Some more great comments from Seth Klarman, this time about the disruptive forces of technology:
While operating within the constraints of value investing principles, we are determined to look far and wide for opportunity, building our competencies over time based on learning and experience. We must neither be confined by a narrow mindset of what may or may not be undervalued, nor become so aggressive in pursuing opportunity that we deviate far beyond our circles of competence. I tell our team that we wouldn’t be doing our jobs if we remained locked in the past, buying only the melting ice cubes of previously good businesses now in decline as though technological change weren’t accelerating the obsolescence of entire industries. We would also be remiss if we failed to take advantage of new analytical tools and resources. We must consider new ways of thinking. We must continuously ask ourselves whether any investment under consideration is just too hard to properly assess: Is the fruit too high-hanging? In investing, there are no style points awarded for degree of difficulty. However, the complexity and opacity that may cause others to discard potential opportunities as “too hard” can drive market inefficiencies that result in opportunity for us. In 2015, we took a close look at “big data” technology as a research tool and potential “edge” for Baupost. While there are a number of applications that may be interesting over time, we continue to strongly believe that our investment success will ultimately depend not so much on big data as on big judgment.
... Disruptive forces continue to roll across the global business landscape. Unprecedented changes are taking place as technology advances and entrepreneurs drive creative destruction. Numerous industries, including the behemoth energy, pharmaceutical, automobile, and retailing sectors, are experiencing waves of increased competition and disruption.

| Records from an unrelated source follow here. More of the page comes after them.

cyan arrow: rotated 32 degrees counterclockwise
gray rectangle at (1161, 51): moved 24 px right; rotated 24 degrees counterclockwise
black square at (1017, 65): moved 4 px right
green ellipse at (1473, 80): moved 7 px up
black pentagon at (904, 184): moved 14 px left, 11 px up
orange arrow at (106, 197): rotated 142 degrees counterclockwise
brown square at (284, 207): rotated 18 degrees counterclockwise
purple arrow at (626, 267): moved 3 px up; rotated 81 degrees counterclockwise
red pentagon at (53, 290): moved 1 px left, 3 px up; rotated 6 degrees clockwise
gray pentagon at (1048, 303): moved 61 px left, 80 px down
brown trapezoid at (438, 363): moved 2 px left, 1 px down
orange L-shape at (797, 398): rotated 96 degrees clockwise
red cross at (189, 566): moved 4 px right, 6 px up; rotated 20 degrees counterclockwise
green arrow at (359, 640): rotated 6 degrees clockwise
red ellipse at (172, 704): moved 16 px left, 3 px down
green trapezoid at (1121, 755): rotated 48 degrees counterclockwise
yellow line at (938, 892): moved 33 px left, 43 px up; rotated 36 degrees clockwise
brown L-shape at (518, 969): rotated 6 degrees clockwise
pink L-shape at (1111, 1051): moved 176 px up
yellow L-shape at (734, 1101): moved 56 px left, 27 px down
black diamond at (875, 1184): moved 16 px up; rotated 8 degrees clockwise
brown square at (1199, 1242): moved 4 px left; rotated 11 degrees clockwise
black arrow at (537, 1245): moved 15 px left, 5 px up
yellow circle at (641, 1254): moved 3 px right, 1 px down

In many cases, the new competitors simply have a better business model. Andreessen Horowitz co-founder Marc Andreessen has said that “we are in the middle of a dramatic and broad technological and economic shift in which software companies are poised to take over large swathes of the economy. Many of the winners are Silicon Valley-style entrepreneurial technology companies that are invading and overturning established industry structures.” Certainly, no investor can blithely assume that what has heretofore been regarded as a “good business” will automatically retain its pre-eminence and, for some, even viable existence.